§ MATERIAL PROVIDED:
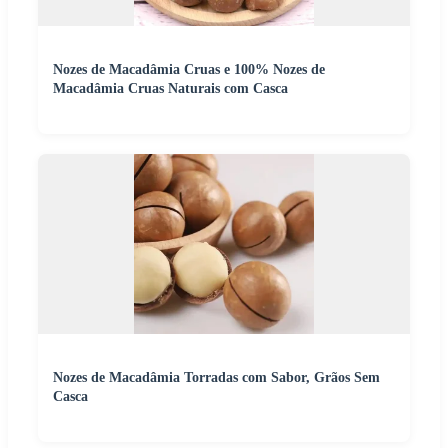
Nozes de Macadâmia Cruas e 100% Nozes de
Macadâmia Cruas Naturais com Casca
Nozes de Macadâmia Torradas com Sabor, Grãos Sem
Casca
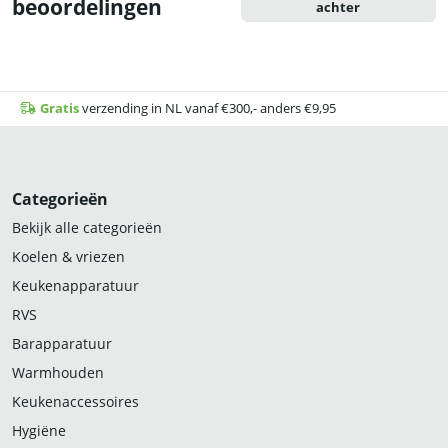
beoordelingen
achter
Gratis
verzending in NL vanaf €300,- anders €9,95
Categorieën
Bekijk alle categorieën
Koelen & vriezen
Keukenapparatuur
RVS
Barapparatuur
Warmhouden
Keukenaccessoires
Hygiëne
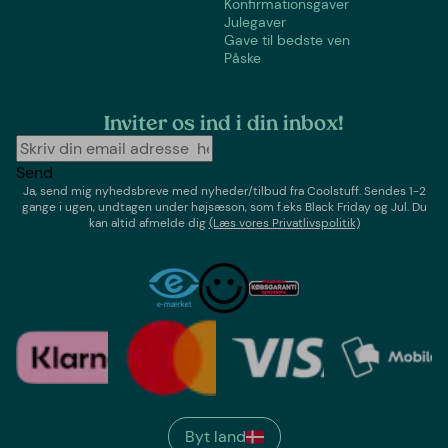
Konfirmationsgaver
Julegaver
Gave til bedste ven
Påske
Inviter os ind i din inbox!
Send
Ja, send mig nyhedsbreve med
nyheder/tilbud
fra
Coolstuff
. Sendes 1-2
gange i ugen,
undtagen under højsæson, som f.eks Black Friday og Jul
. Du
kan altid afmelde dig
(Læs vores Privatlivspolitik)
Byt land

§ WORK ORDER:
Would you please copy the listing exactly, omitting every picture?

§ SOLUTION TO THIS EXERCISE:
Nozes de Macadâmia Cruas e 100% Nozes de
Macadâmia Cruas Naturais com Casca
Nozes de Macadâmia Torradas com Sabor, Grãos Sem
Casca
beoordelingen
achter
Gratis
verzending in NL vanaf €300,- anders €9,95
Categorieën
Bekijk alle categorieën
Koelen & vriezen
Keukenapparatuur
RVS
Barapparatuur
Warmhouden
Keukenaccessoires
Hygiëne
Konfirmationsgaver
Julegaver
Gave til bedste ven
Påske
Inviter os ind i din inbox!
Send
Ja, send mig nyhedsbreve med
nyheder/tilbud
fra
Coolstuff
. Sendes 1-2
gange i ugen,
undtagen under højsæson, som f.eks Black Friday og Jul
. Du
kan altid afmelde dig
(Læs vores Privatlivspolitik)
Byt land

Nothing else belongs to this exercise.